La conoscenza dunque prevede il concetto e la sensazione, queste due cose si riferiscono a due facoltà come l'intelletto e la sensazione.

La ragione ha un campo limitato di conoscenza secondo Kant perché le uniche intuizioni che possono dare contenuto ai concetti sono quelle che ci vengono dai sensi, al di là di questo la ragione possiede una serie di concetti completamente vuoti, meglio definite come idee, come quelli di anima, mondo e Dio.

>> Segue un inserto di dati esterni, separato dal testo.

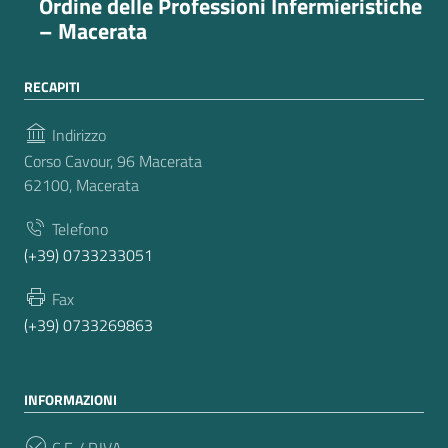
Ordine delle Professioni Infermieristiche
– Macerata
RECAPITI
Indirizzo
Corso Cavour, 96 Macerata
62100, Macerata
Telefono
(+39) 0733233051
Fax
(+39) 0733269863
INFORMAZIONI
C.F. / P.IVA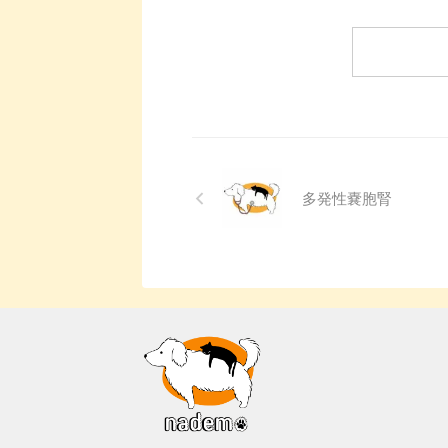
に猫は汗腺が少なく、人間の
ね
するための情報を網羅的にご
ト
ように汗をかいて体温を調節
「
紹介します。 今 ...
用す
することが苦手なため、熱中
結
症になりやすい動物です。 こ
の
の記事では、猫の熱中症の初
さ
期サインから、エアコンを使
は
わずにできる効果的な暑さ対
考
策、快適に過ごせるひんやり
で
グッズの選び方まで、詳しく
い
解説します。 さらに、留守番
た
多発性嚢胞腎
中の注意点や、猫が本当に喜
も
ぶ暑さ対策について、当メデ
に
ィアの編集部が実際に試した
か
体験談もご紹介します。この
療
記事を読んで、愛猫が安全で
こ
快適な夏を過ごせるように、
の
今からできる ...
に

Su questi concetti non si può costruire una scienza, ovvero la metafisica non è una scienza. Ma dove sta il punto? Non è solo che in quel caso la ragione uscirebbe dal suo campo, il fatto è che mancherebbe di materiale per i suoi concetti.

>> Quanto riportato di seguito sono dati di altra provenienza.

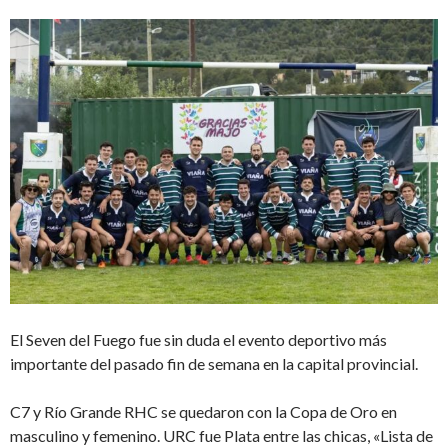
El Seven del Fuego fue sin duda el evento deportivo más
importante del pasado fin de semana en la capital provincial.
C7 y Río Grande RHC se quedaron con la Copa de Oro en
masculino y femenino. URC fue Plata entre las chicas, «Lista de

Qualcuno ha mai avuto esperienza del mondo, di Dio o dell'anima? Si potrebbe rispondere di sì, se per esempio ci si rifacesse ai mistici, ma ovviamente per Kant quella non potrebbe essere un'esperienza, ma soltanto fantasticheria.

Questo fatto si spiega benissimo perché mentre la prima forma di esperienza concerne un mondo che tutti sperimentiamo, in un certo senso oggettivo, nel senso che i fenomeni pur non essendo cose in sé, per Kant sono comunque oggettivi nel senso che tutti vediamo quelle stesse cose e ciò non differisce da individuo ad individuo; la seconda forma di esperienza è soggettiva e personale.

  È vero: tutte le esperienze sono soggettive, non possiamo sapere se vediamo davvero proprio lo stesso colore, faceva notare Wittgenstein, ma possiamo chiedere ai nostri simili se tutti vedono che un certo tavolo è rosso, se è rotondo e così via, che se gli altri vedessero qualcosa di completamente diverso da quello che vediamo noi, dal punto di vista di Kant, dovremmo preoccuparci della nostra salute.

L'esperienza interna per Kant manca di oggettività, è un chiudersi in sé stessi e vagare con l'immaginazione che rifiuta ogni confronto con gli altri, inoltre rischia di confondere il sogno con la realtà. Tuttavia anche se cose come la meditazione o lo yoga non possono costituire una scienza o la prova che esiste l'anima, come spiegherò più avanti, a Kant mancava la psicoanalisi che lui ovviamente non poteva conoscere.

Quest'ultima può offrire dati sull'anima, ad esempio con l'ipnosi. L'ipnosi, chiaramente, si basa sempre su una realtà che non è oggetto dei sensi: l'inconscio; tuttavia è chiaro che per Kant la coscienza coincide con l'io penso, io che scopriremo essere solo per sé, mentre nella “Critica della ragion pura” l'anima non è definita (potrebbe essere allargata all'inconscio?).

Ma vediamo come funziona invece la conoscenza per Kant:

in fondo l'esperienza come campo non è semplicemente una realtà materiale che sta là fuori, ma è come le cose si presentano a noi. La spiegazione della conoscenza nell'opera di Kant la si trova distribuita tra “l'Estetica” e “l'Analitica”, quindi tra sensi ed intelletto.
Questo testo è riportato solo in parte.